Developers should strive to include documentation in their modules following the examples in Achievo and the ATK Framework. It may help to follow a Requirements Driven Development model, and write the PHPDoc documentation first, then the code to implement it.

File Header

 /**
  * @package atk
  * @subpackage ... 
  */

Inline Comments

Single line comments shall use "//" syntax.

 /* this syntax should not be used for a single-line comment */

Although the /* ...*/ comment syntax is valid, it makes it very hard to comment out large lines of code when debugging due to the intended comment block stopping on each comment line (which means either having to comment out small blocks, using die(), or sending the data to error_log() ).

Workflow

Achievo development uses the Git Distributed Version Control System (DVCS), and the canonical project repository is hosted on GitHub in the atkphpframework group. The development workflow follows the Fork and Pull model. Until the workflow is documented in the project wiki, refer to this blog post for more information (please note the blog post is a work in process though).

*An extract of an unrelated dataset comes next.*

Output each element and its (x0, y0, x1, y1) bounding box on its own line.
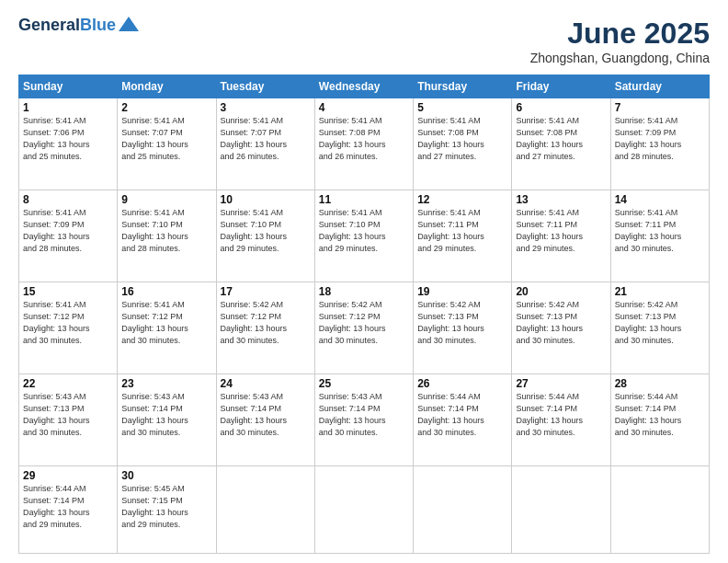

Here are a number of general workflow guidelines for developers:

  • Give useful information in Git commits and Pull Requests (meaningful to someone else!). It is obvious from the Git commit history which files have been changed, but it is not obvious why they were changed. The title and description of a Pull Request needs to inform the reader a) why the change was necessary and b) the general scope of the change including the effect on use and future development. If this is difficult to explain because some changes are unrelated to each other, then consider too much is being done in the commit or Pull Request, and the work should be divided into smaller units. Consider that the commit history needs to tell a story that developers who come after you can easily (and correctly) understand.
  • Explain new concepts, preferably in advance so that other developers have the opportunity to comment and, more importantly, accept. There are a number of places where you can do this, including the commit message, the Pull Request description, in-line comments in the code, in a new Issue, a forum post, a wiki page, etc. Consider the best location based on the complexity of the concept, and include references to it from other places (e.g. write a forum post and reference it in the GitHub Pull Request description). In general, the more complex the concept, the more information should be provided, and the more advance notice needs to be given.
  • Consider whether your change is of general interest, or is specific to your personal interests or site implementation. Changes which other developers will have to modify for their own sites are likely not suitable for submiting to the project.